Lifestyle

Chef Noriyuki Sugie's lavash cracker

IT'S a beautifully flamboyant cracker -- a big square of a cracker, almost the size of a sheet of paper, topped with swaths of white sesame seeds, fiery-russet Japanese shichimi pepper and black-green nori powder. And it's elegant too -- thin and super-crisp and light.

This dashing cracker, based on L.A. bakery Breadbar's lavash, sprang out of a collaboration between chef Noriyuki Sugie and Breadbar head baker Nicolas Laugé. Sugie, formerly of Tetsuya in Sydney and Asiate in New York, created the crudo menu for Breadbar that is being served until mid-July (Sugie was a guest chef until May 15 but will continue to consult on the menu) -- dishes such as yellowtail with grated lemon grass, hijiki and hibiscus ponzu, or cherry leaf-cured Tai snapper with green papaya, pomelo salad and cherry blossom emulsion.

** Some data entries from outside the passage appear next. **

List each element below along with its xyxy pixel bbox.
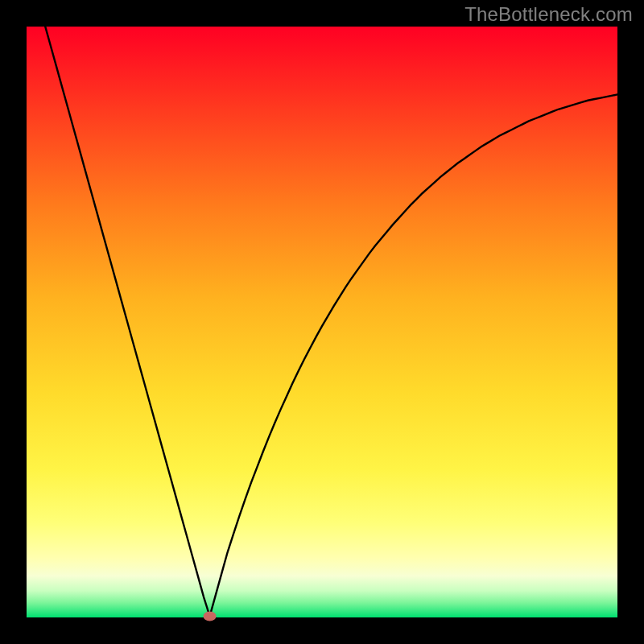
bottleneck-chart [0,0,644,644]
plot-gradient-background [27,27,617,617]
minimum-marker-dot [204,612,217,621]
chart-container: TheBottleneck.com [0,0,644,644]
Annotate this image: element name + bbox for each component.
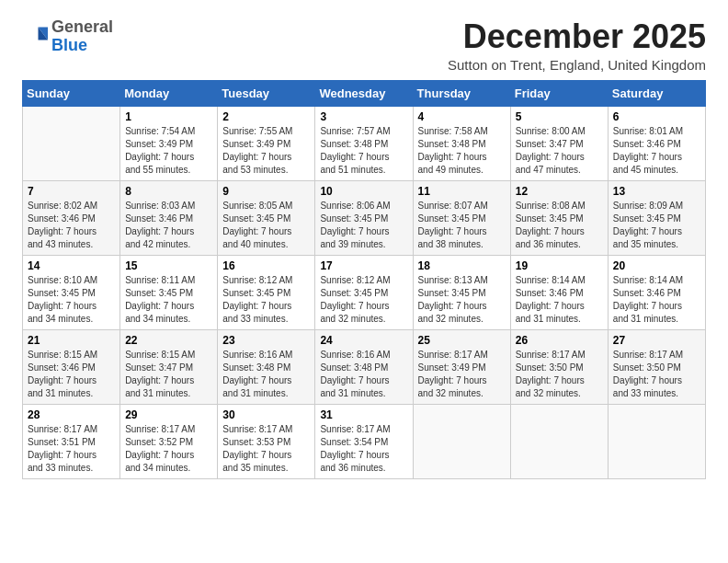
day-number: 29 [125,408,212,421]
day-info: Sunrise: 8:17 AMSunset: 3:50 PMDaylight:… [613,349,700,400]
calendar-table: SundayMondayTuesdayWednesdayThursdayFrid… [22,80,706,479]
day-info: Sunrise: 8:02 AMSunset: 3:46 PMDaylight:… [28,200,115,251]
day-number: 27 [613,334,700,347]
day-number: 30 [222,408,310,421]
calendar-week-row: 14Sunrise: 8:10 AMSunset: 3:45 PMDayligh… [23,255,706,329]
day-info: Sunrise: 8:01 AMSunset: 3:46 PMDaylight:… [613,125,700,177]
calendar-cell: 31Sunrise: 8:17 AMSunset: 3:54 PMDayligh… [315,404,413,478]
calendar-cell: 15Sunrise: 8:11 AMSunset: 3:45 PMDayligh… [120,255,218,329]
calendar-cell: 4Sunrise: 7:58 AMSunset: 3:48 PMDaylight… [413,106,510,180]
calendar-cell: 21Sunrise: 8:15 AMSunset: 3:46 PMDayligh… [23,329,120,404]
calendar-cell [413,404,510,478]
day-info: Sunrise: 8:16 AMSunset: 3:48 PMDaylight:… [222,349,310,400]
calendar-header-monday: Monday [120,80,218,106]
calendar-week-row: 28Sunrise: 8:17 AMSunset: 3:51 PMDayligh… [23,404,706,478]
logo-general-text: General [51,17,113,36]
day-info: Sunrise: 8:17 AMSunset: 3:50 PMDaylight:… [516,349,603,400]
calendar-cell: 25Sunrise: 8:17 AMSunset: 3:49 PMDayligh… [413,329,510,404]
calendar-week-row: 7Sunrise: 8:02 AMSunset: 3:46 PMDaylight… [23,180,706,255]
calendar-cell [608,404,705,478]
day-number: 9 [222,185,310,198]
calendar-body: 1Sunrise: 7:54 AMSunset: 3:49 PMDaylight… [23,106,706,478]
calendar-cell: 17Sunrise: 8:12 AMSunset: 3:45 PMDayligh… [315,255,413,329]
day-number: 28 [28,408,115,421]
day-info: Sunrise: 8:14 AMSunset: 3:46 PMDaylight:… [516,274,603,326]
calendar-cell: 11Sunrise: 8:07 AMSunset: 3:45 PMDayligh… [413,180,510,255]
day-info: Sunrise: 8:05 AMSunset: 3:45 PMDaylight:… [222,200,310,251]
day-number: 10 [320,185,407,198]
day-info: Sunrise: 8:03 AMSunset: 3:46 PMDaylight:… [125,200,212,251]
calendar-cell: 5Sunrise: 8:00 AMSunset: 3:47 PMDaylight… [510,106,608,180]
calendar-header-row: SundayMondayTuesdayWednesdayThursdayFrid… [23,80,706,106]
calendar-cell: 30Sunrise: 8:17 AMSunset: 3:53 PMDayligh… [218,404,315,478]
calendar-cell: 1Sunrise: 7:54 AMSunset: 3:49 PMDaylight… [120,106,218,180]
day-number: 12 [516,185,603,198]
logo: General Blue [22,18,113,55]
calendar-cell: 8Sunrise: 8:03 AMSunset: 3:46 PMDaylight… [120,180,218,255]
logo-blue-text: Blue [51,36,87,54]
day-info: Sunrise: 8:00 AMSunset: 3:47 PMDaylight:… [516,125,603,177]
calendar-cell: 9Sunrise: 8:05 AMSunset: 3:45 PMDaylight… [218,180,315,255]
day-info: Sunrise: 8:15 AMSunset: 3:47 PMDaylight:… [125,349,212,400]
day-info: Sunrise: 8:07 AMSunset: 3:45 PMDaylight:… [418,200,506,251]
calendar-cell: 10Sunrise: 8:06 AMSunset: 3:45 PMDayligh… [315,180,413,255]
day-info: Sunrise: 8:11 AMSunset: 3:45 PMDaylight:… [125,274,212,326]
day-number: 3 [320,110,407,123]
day-info: Sunrise: 8:08 AMSunset: 3:45 PMDaylight:… [516,200,603,251]
day-info: Sunrise: 8:16 AMSunset: 3:48 PMDaylight:… [320,349,407,400]
day-number: 17 [320,259,407,272]
logo-icon [22,24,48,50]
day-info: Sunrise: 8:12 AMSunset: 3:45 PMDaylight:… [222,274,310,326]
day-info: Sunrise: 8:17 AMSunset: 3:54 PMDaylight:… [320,423,407,475]
calendar-cell [510,404,608,478]
calendar-cell [23,106,120,180]
day-number: 5 [516,110,603,123]
day-number: 4 [418,110,506,123]
day-number: 24 [320,334,407,347]
calendar-cell: 13Sunrise: 8:09 AMSunset: 3:45 PMDayligh… [608,180,705,255]
day-info: Sunrise: 7:55 AMSunset: 3:49 PMDaylight:… [222,125,310,177]
calendar-header-wednesday: Wednesday [315,80,413,106]
day-number: 25 [418,334,506,347]
day-info: Sunrise: 8:12 AMSunset: 3:45 PMDaylight:… [320,274,407,326]
day-info: Sunrise: 8:17 AMSunset: 3:49 PMDaylight:… [418,349,506,400]
day-info: Sunrise: 8:17 AMSunset: 3:51 PMDaylight:… [28,423,115,475]
calendar-cell: 18Sunrise: 8:13 AMSunset: 3:45 PMDayligh… [413,255,510,329]
day-number: 20 [613,259,700,272]
day-info: Sunrise: 7:57 AMSunset: 3:48 PMDaylight:… [320,125,407,177]
day-info: Sunrise: 7:54 AMSunset: 3:49 PMDaylight:… [125,125,212,177]
calendar-cell: 14Sunrise: 8:10 AMSunset: 3:45 PMDayligh… [23,255,120,329]
day-number: 2 [222,110,310,123]
calendar-cell: 16Sunrise: 8:12 AMSunset: 3:45 PMDayligh… [218,255,315,329]
day-number: 31 [320,408,407,421]
calendar-cell: 19Sunrise: 8:14 AMSunset: 3:46 PMDayligh… [510,255,608,329]
day-number: 13 [613,185,700,198]
day-info: Sunrise: 7:58 AMSunset: 3:48 PMDaylight:… [418,125,506,177]
day-info: Sunrise: 8:06 AMSunset: 3:45 PMDaylight:… [320,200,407,251]
day-number: 23 [222,334,310,347]
day-info: Sunrise: 8:15 AMSunset: 3:46 PMDaylight:… [28,349,115,400]
day-info: Sunrise: 8:14 AMSunset: 3:46 PMDaylight:… [613,274,700,326]
day-number: 7 [28,185,115,198]
day-number: 11 [418,185,506,198]
day-info: Sunrise: 8:13 AMSunset: 3:45 PMDaylight:… [418,274,506,326]
day-number: 19 [516,259,603,272]
calendar-cell: 23Sunrise: 8:16 AMSunset: 3:48 PMDayligh… [218,329,315,404]
calendar-cell: 20Sunrise: 8:14 AMSunset: 3:46 PMDayligh… [608,255,705,329]
day-number: 21 [28,334,115,347]
day-number: 26 [516,334,603,347]
calendar-week-row: 1Sunrise: 7:54 AMSunset: 3:49 PMDaylight… [23,106,706,180]
calendar-cell: 2Sunrise: 7:55 AMSunset: 3:49 PMDaylight… [218,106,315,180]
day-number: 18 [418,259,506,272]
calendar-cell: 22Sunrise: 8:15 AMSunset: 3:47 PMDayligh… [120,329,218,404]
day-number: 15 [125,259,212,272]
calendar-header-tuesday: Tuesday [218,80,315,106]
calendar-cell: 12Sunrise: 8:08 AMSunset: 3:45 PMDayligh… [510,180,608,255]
calendar-header-friday: Friday [510,80,608,106]
day-number: 6 [613,110,700,123]
day-number: 1 [125,110,212,123]
calendar-cell: 3Sunrise: 7:57 AMSunset: 3:48 PMDaylight… [315,106,413,180]
location-subtitle: Sutton on Trent, England, United Kingdom [448,57,706,73]
calendar-cell: 29Sunrise: 8:17 AMSunset: 3:52 PMDayligh… [120,404,218,478]
day-number: 22 [125,334,212,347]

Sugie, who is working on opening a San Francisco ryokan (a Japanese inn) that will be a forum for dining events, is a man of many details. As guest chef at Breadbar, he brought his own sommelier, his own DJ and his own tableware, which he designed for a Japanese china company. "I like paying attention to the little things, I like designing everything," Sugie says. Including crackers. "I wanted something light, with a lot of flavor and texture. I like the cracking, the touching, the sound" of it when you break off a piece.

He calls nori powder (finely ground seaweed) and shichimi (a "seven flavor" blend of ground chile pepper, orange peel, sesame seed, poppy seed, hemp seed, nori and sansho pepper) his "secret ingredients" -- mixing nori powder with salt or mayonnaise or mashed potatoes, adding a little shichimi to a beurre blanc.

They're fantastic on the lavash; the shichimi is spicy and the nori is minerally rich and tastes of the ocean. The lavash itself is easy to make -- yeast, sugar, a little olive oil, flour and salt. Once the dough is rolled out, brush it with olive oil and sprinkle it with the sesame seeds, nori and shichimi. In the oven, the crackers turn crisp and golden, and they bubble slightly to glorious effect. You might be tempted to hang one on the wall.